43



Wilbur Kimble hurried back to the basement.

The audience would start arriving for the Sunday matinee soon. Time to put things away downstairs.

Earlier, from his hiding place, he had watched the blond boy run away while the other two children discovered his movie projector. The imitation ghosts didn’t seem to frighten those two in the slightest. In fact, the encounter only seemed to make them more curious.

Just like that blasted cat in the new musical.

No, these two children would not be easy to run off. He would need to speak directly with Clara.

He went into a cramped, windowless closet, closed and locked the door. He struck a match and lit a small fluttering candle so the room wouldn’t be completely dark. He placed the candle next to his antique Ouija board on an upturned apple crate.

Kimble creaked down into a folding chair and placed his fingertips atop the Ouija’s planchette—a small heart-shaped piece of wood with a glass eye in its center that acted as a movable indicator so the board could spell out messages from the great beyond. It was the only way he knew to communicate with the dead.

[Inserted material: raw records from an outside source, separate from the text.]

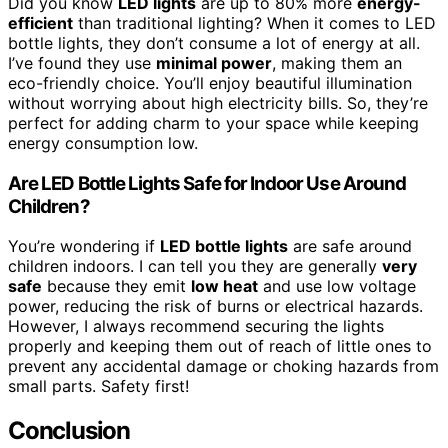
Did you know
LED lights
are up to 80% more
energy-
efficient
than traditional lighting? When it comes to LED
bottle lights, they don’t consume a lot of energy at all.
I’ve found they use
minimal power
, making them an
eco-friendly choice. You’ll enjoy beautiful illumination
without worrying about high electricity bills. So, they’re
perfect for adding charm to your space while keeping
energy consumption low.
Are LED Bottle Lights Safe for Indoor Use Around
Children?
You’re wondering if
LED bottle lights
are safe around
children indoors. I can tell you they are generally
very
safe
because they emit
low heat
and use low voltage
power, reducing the risk of burns or electrical hazards.
However, I always recommend securing the lights
properly and keeping them out of reach of little ones to
prevent any accidental damage or choking hazards from
small parts. Safety first!
Conclusion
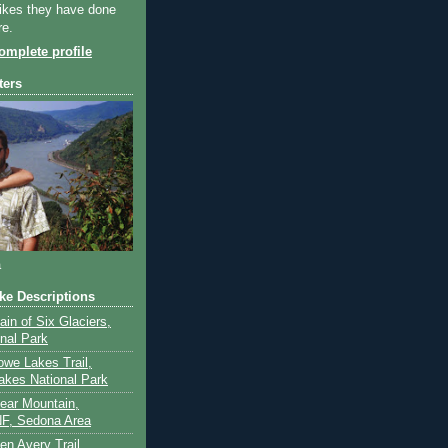
ikes they have done
re.
mplete profile
ters
a
ike Descriptions
lain of Six Glaciers,
onal Park
owe Lakes Trail,
akes National Park
Bear Mountain,
F, Sedona Area
en Avery Trail,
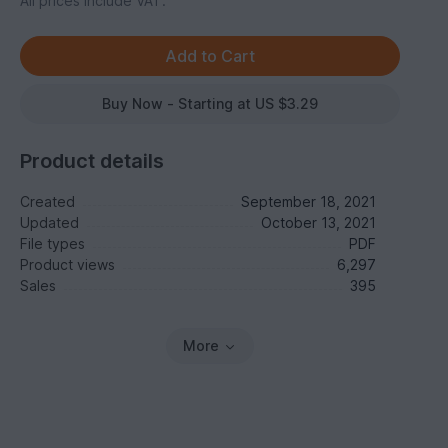
All prices include VAT.
Buy Now - Starting at US $3.29
Product details
Created
September 18, 2021
Updated
October 13, 2021
File types
PDF
Product views
6,297
Sales
395
More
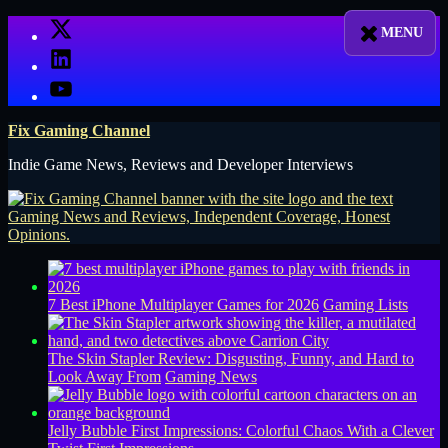
Skip
X
to
LinkedIn
content
YouTube
Fix Gaming Channel
Indie Game News, Reviews and Developer Interviews
7 Best iPhone Multiplayer Games for 2026
Gaming Lists
The Skin Stapler Review: Disgusting, Funny, and Hard to
Look Away From
Gaming News
Jelly Bubble First Impressions: Colorful Chaos With a Clever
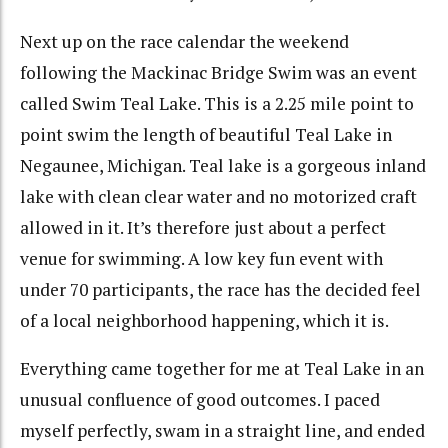
Next up on the race calendar the weekend
following the Mackinac Bridge Swim was an event
called Swim Teal Lake. This is a 2.25 mile point to
point swim the length of beautiful Teal Lake in
Negaunee, Michigan. Teal lake is a gorgeous inland
lake with clean clear water and no motorized craft
allowed in it. It’s therefore just about a perfect
venue for swimming. A low key fun event with
under 70 participants, the race has the decided feel
of a local neighborhood happening, which it is.
Everything came together for me at Teal Lake in an
unusual confluence of good outcomes. I paced
myself perfectly, swam in a straight line, and ended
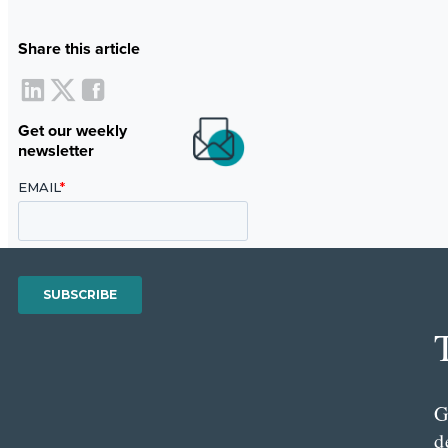
Share this article
Get our weekly
newsletter
G
d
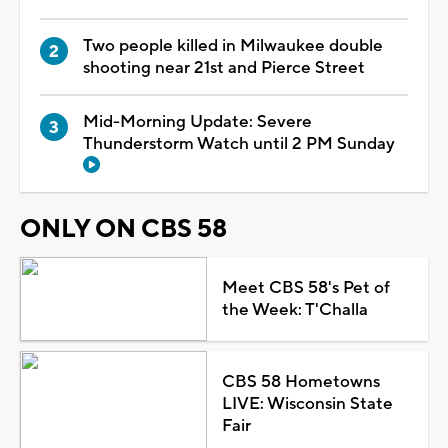
Two people killed in Milwaukee double
shooting near 21st and Pierce Street
Mid-Morning Update: Severe
Thunderstorm Watch until 2 PM Sunday
ONLY ON CBS 58
Meet CBS 58's Pet of
the Week: T'Challa
CBS 58 Hometowns
LIVE: Wisconsin State
Fair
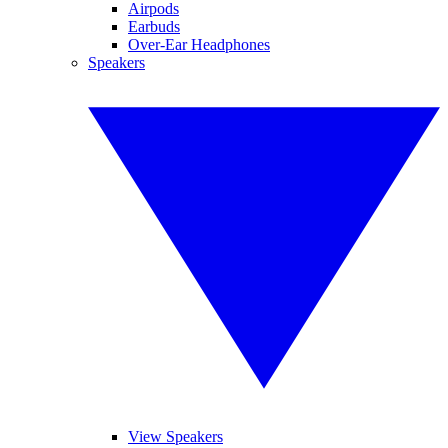
Airpods
Earbuds
Over-Ear Headphones
Speakers
View Speakers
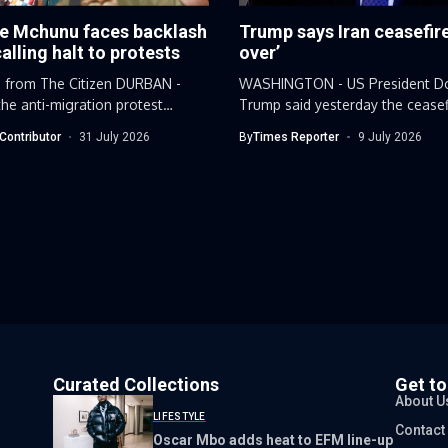
e Mchunu faces backlash
Trump says Iran ceasefire
calling halt to protests
over’
 from The Citizen DURBAN -
WASHINGTON - US President D
he anti-migration protest
Trump said yesterday the ceasef
..
Iran...
Contributor
31 July 2026
By
Times Reporter
9 July 2026
Curated Collections
Get t
About U
LIFESTYLE
Contact
Oscar Mbo adds heat to EFM line-up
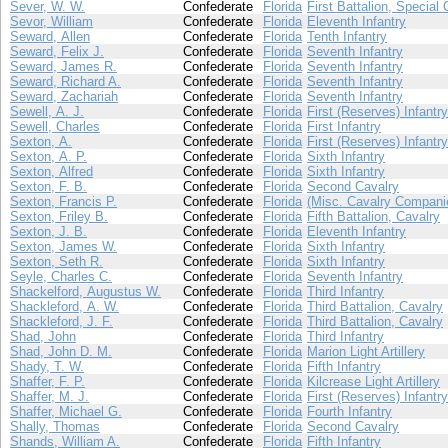
Sever, W. W.
Confederate
Florida
First Battalion, Special 
Sevor, William
Confederate
Florida
Eleventh Infantry
Seward, Allen
Confederate
Florida
Tenth Infantry
Seward, Felix J.
Confederate
Florida
Seventh Infantry
Seward, James R.
Confederate
Florida
Seventh Infantry
Seward, Richard A.
Confederate
Florida
Seventh Infantry
Seward, Zachariah
Confederate
Florida
Seventh Infantry
Sewell, A. J.
Confederate
Florida
First (Reserves) Infantry
Sewell, Charles
Confederate
Florida
First Infantry
Sexton, A.
Confederate
Florida
First (Reserves) Infantry
Sexton, A. P.
Confederate
Florida
Sixth Infantry
Sexton, Alfred
Confederate
Florida
Sixth Infantry
Sexton, F. B.
Confederate
Florida
Second Cavalry
Sexton, Francis P.
Confederate
Florida
(Misc. Cavalry Compani
Sexton, Friley B.
Confederate
Florida
Fifth Battalion, Cavalry
Sexton, J. B.
Confederate
Florida
Eleventh Infantry
Sexton, James W.
Confederate
Florida
Sixth Infantry
Sexton, Seth R.
Confederate
Florida
Sixth Infantry
Seyle, Charles C.
Confederate
Florida
Seventh Infantry
Shackelford, Augustus W.
Confederate
Florida
Third Infantry
Shackleford, A. W.
Confederate
Florida
Third Battalion, Cavalry
Shackleford, J. F.
Confederate
Florida
Third Battalion, Cavalry
Shad, John
Confederate
Florida
Third Infantry
Shad, John D. M.
Confederate
Florida
Marion Light Artillery
Shady, T. W.
Confederate
Florida
Fifth Infantry
Shaffer, F. P.
Confederate
Florida
Kilcrease Light Artillery
Shaffer, M. J.
Confederate
Florida
First (Reserves) Infantry
Shaffer, Michael G.
Confederate
Florida
Fourth Infantry
Shally, Thomas
Confederate
Florida
Second Cavalry
Shands, William A.
Confederate
Florida
Fifth Infantry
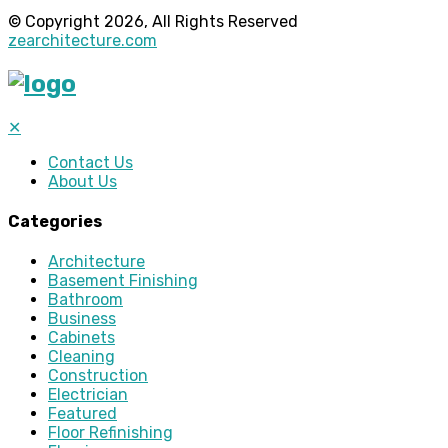
© Copyright 2026, All Rights Reserved
zearchitecture.com
✕
Contact Us
About Us
Categories
Architecture
Basement Finishing
Bathroom
Business
Cabinets
Cleaning
Construction
Electrician
Featured
Floor Refinishing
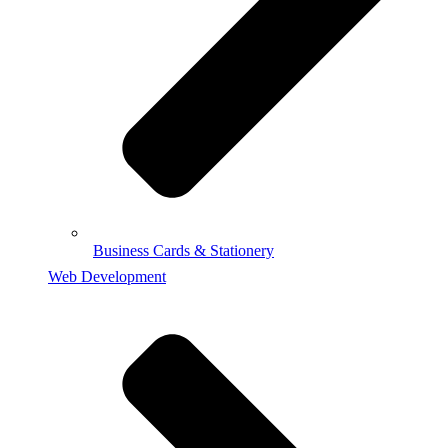
Business Cards & Stationery
Web Development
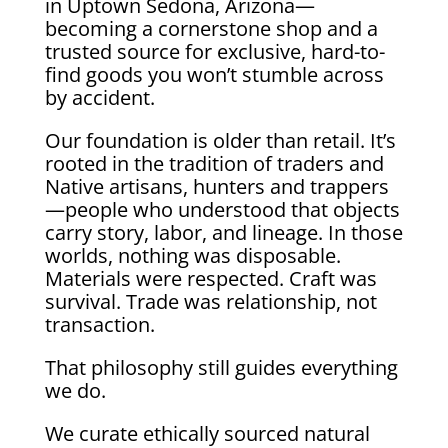
in Uptown Sedona, Arizona—
becoming a cornerstone shop and a
trusted source for exclusive, hard-to-
find goods you won’t stumble across
by accident.
Our foundation is older than retail. It’s
rooted in the tradition of traders and
Native artisans, hunters and trappers
—people who understood that objects
carry story, labor, and lineage. In those
worlds, nothing was disposable.
Materials were respected. Craft was
survival. Trade was relationship, not
transaction.
That philosophy still guides everything
we do.
We curate ethically sourced natural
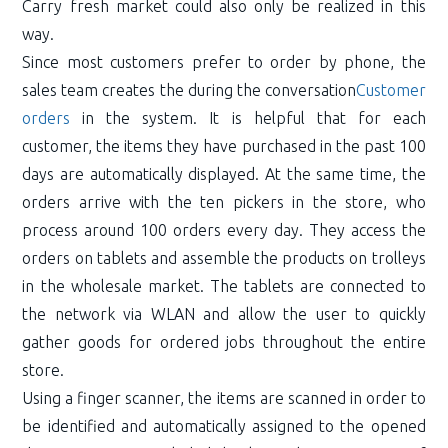
Carry fresh market could also only be realized in this
way.
Since most customers prefer to order by phone, the
sales team creates the during the conversation
Customer
orders
in the system. It is helpful that for each
customer, the items they have purchased in the past 100
days are automatically displayed. At the same time, the
orders arrive with the ten pickers in the store, who
process around 100 orders every day. They access the
orders on tablets and assemble the products on trolleys
in the wholesale market. The tablets are connected to
the network via WLAN and allow the user to quickly
gather goods for ordered jobs throughout the entire
store.
Using a finger scanner, the items are scanned in order to
be identified and automatically assigned to the opened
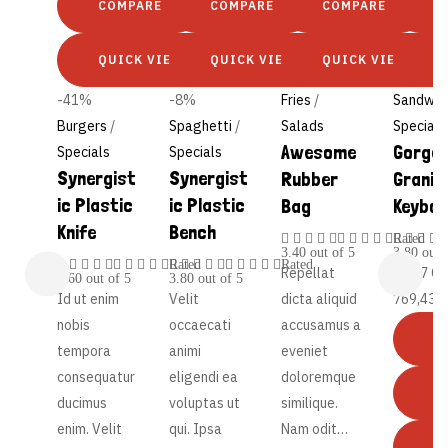
COMPARE
COMPARE
COMPARE
C
QUICK VIEW
QUICK VIEW
QUICK VIEW
Q
-41%
-8%
Fries
/
Sandwic
Burgers
/
Spaghetti
/
Salads
Specials
Awesome
Gorge
Specials
Specials
Synergist
Synergist
Rubber
Granit
ic Plastic
ic Plastic
Bag
Keybo
Knife
Bench
Rated
3.40
out of 5
3.80
out 
Rated
Rated
Repellat
47,17
€
4.60
out of 5
3.80
out of 5
Id ut enim
Velit
dicta aliquid
769,43
€
nobis
occaecati
accusamus a
tempora
animi
eveniet
consequatur
eligendi ea
doloremque
ducimus
voluptas ut
similique.
enim. Velit
qui. Ipsa
Nam odit…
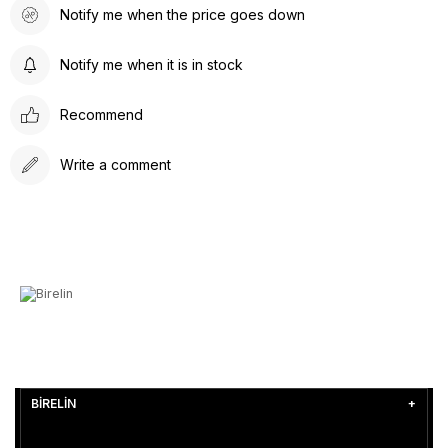
Notify me when the price goes down
Notify me when it is in stock
Recommend
Write a comment
BİRELİN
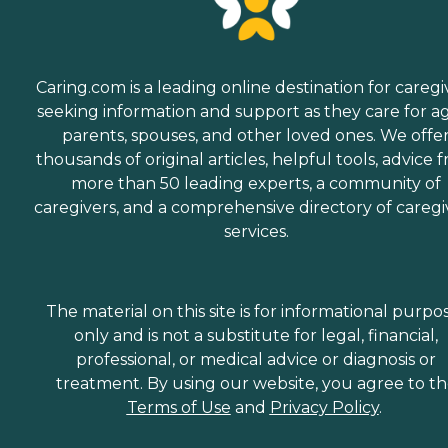
Caring.com is a leading online destination for caregi
seeking information and support as they care for a
parents, spouses, and other loved ones. We offe
thousands of original articles, helpful tools, advice 
more than 50 leading experts, a community of
caregivers, and a comprehensive directory of caregi
services.
The material on this site is for informational purpo
only and is not a substitute for legal, financial,
professional, or medical advice or diagnosis or
treatment. By using our website, you agree to t
Terms of Use
and
Privacy Policy
.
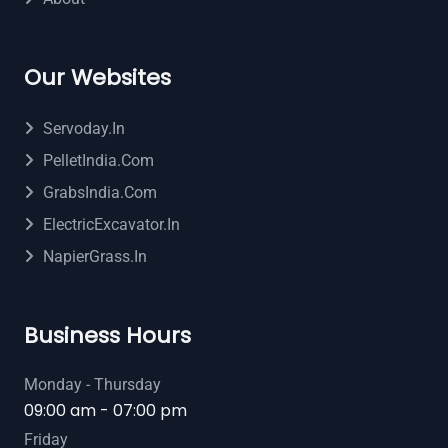
Our Websites
Servoday.in
PelletIndia.com
GrabsIndia.com
ElectricExcavator.in
NapierGrass.in
Business Hours
Monday - Thursday
09:00 am - 07:00 pm
Friday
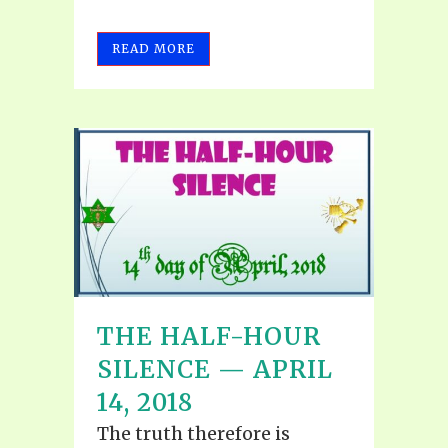
READ MORE
THE HALF-HOUR
SILENCE — APRIL
14, 2018
The truth therefore is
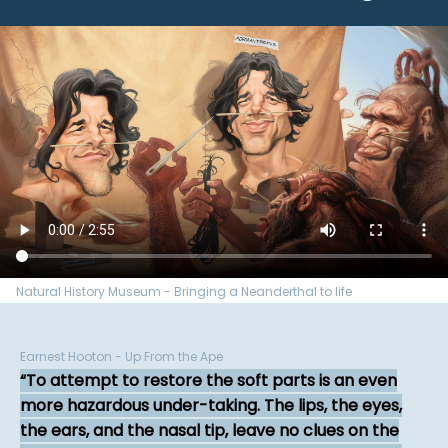
Natural History Museum - Bringing a Neanderthal to life
Earnest Hooton - Up From the Ape
To attempt to restore the soft parts is an even
more hazardous under-taking. The lips, the eyes,
the ears, and the nasal tip, leave no clues on the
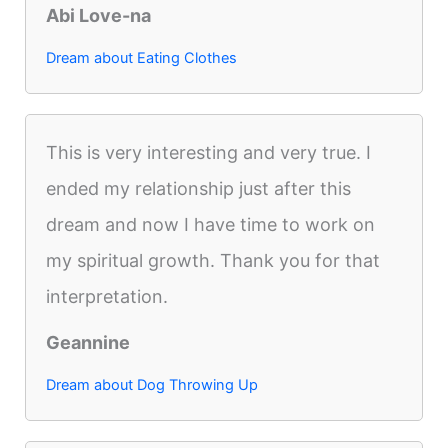
Abi Love-na
Dream about Eating Clothes
This is very interesting and very true. I
ended my relationship just after this
dream and now I have time to work on
my spiritual growth. Thank you for that
interpretation.
Geannine
Dream about Dog Throwing Up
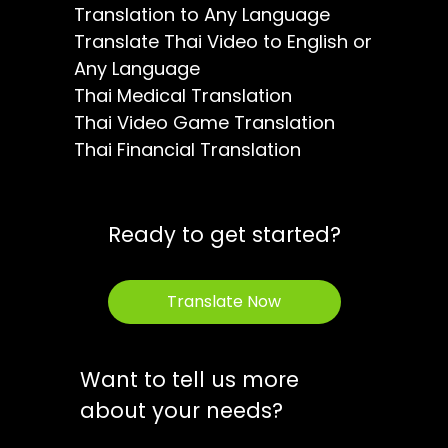
Translation to Any Language
Translate Thai Video to English or
Any Language
Thai Medical Translation
Thai Video Game Translation
Thai Financial Translation
Ready to get started?
Translate Now
Want to tell us more
about your needs?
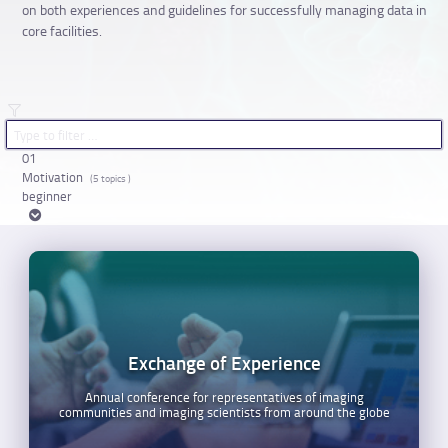
on both experiences and guidelines for successfully managing data in
core facilities.
01
Motivation
(5 topics )
beginner
Exchange of Experience
Annual conference for representatives of imaging
communities and imaging scientists from around the globe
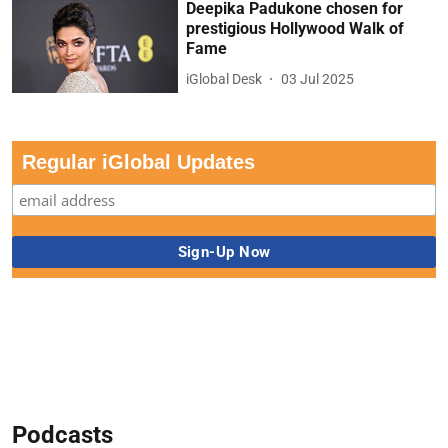
Deepika Padukone chosen for
prestigious Hollywood Walk of
Fame
iGlobal Desk
03 Jul 2025
Regular iGlobal Updates
Podcasts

“Weird and mysterious Ouija,” Kimble muttered, “allow me to speak once more with Clara.”

He closed his eyes and waited.

“Clara, can you hear me?” he asked.

He felt the pointer begin to glide, up and to the left, skating across the board to the smiling sun and the word “YES.”

Kimble maneuvered the reader back to the center.

“Clara, have you seen the children who recently arrived here?”

He waited. Felt another tug. Let the heart-shaped pointer move where it wanted to move.

YES.

“Clara,” he whispered, “the moon is nearly full! Do you realize what danger these youngsters bring with them?”

Once again, the reader took his hands to the upper left corner.

YES.

He pulled the pointer back to the center.

“Will you help me scare them off?”

The reader did not move.

“Clara? Will you help me rid this theater of its children?”

Suddenly, the pointer zipped up to the far right corner.

The scowling quarter moon. The Dog Star. Billowing black clouds.

NO.

Kimble pressed down hard, tried to drag the reader back to the center. It wouldn’t budge.

“Please!” He exerted more pressure, made his fingertips tremble with the effort.

The reader remained glued to “NO.”

“Clara? Please!”

“Clara isn’t here, pops.”

Kimble looked up and nearly had a heart attack.

There was a man strapped into an electric chair sitting on the opposite side of the apple crate.

“You shouldn’t play Ouija in the dark, pops. You do, you might start seeing ghosts!” The man tossed back his head and laughed. The air in the cramped closet reeked of hot, rotting beef.

“Who are you?”

“Mad Dog Murphy. I kill people.”

Kimble sprang for the door. Tried to slide his key into the lock. His hands were trembling.

“Drop it!” Mad Dog’s fetid breath came at Kimble like a gust of wind blasting up from a sewer grate. It blew out the flickering candle.

That startled Kimble, made him flinch, made him drop his key.

He heard it clink against something metal, then rattle and clank its way down a pipe.

He had dropped the key into a floor drain. He was trapped inside an unlit closet.

“Give it up, old-timer,” said the man in the chair as bursts of blindingly white light flared up from his metal skullcap. “You can’t talk to Clara! Not now, not never again!” Another laugh. More stench. “What’s that old saying? When one door closes, another door opens? Too bad it ain’t gonna be that closet door. It’s gonna be ours! The doorway of the damned is all set to swing wide open, pops! Tomorrow night! Tomorrow night!”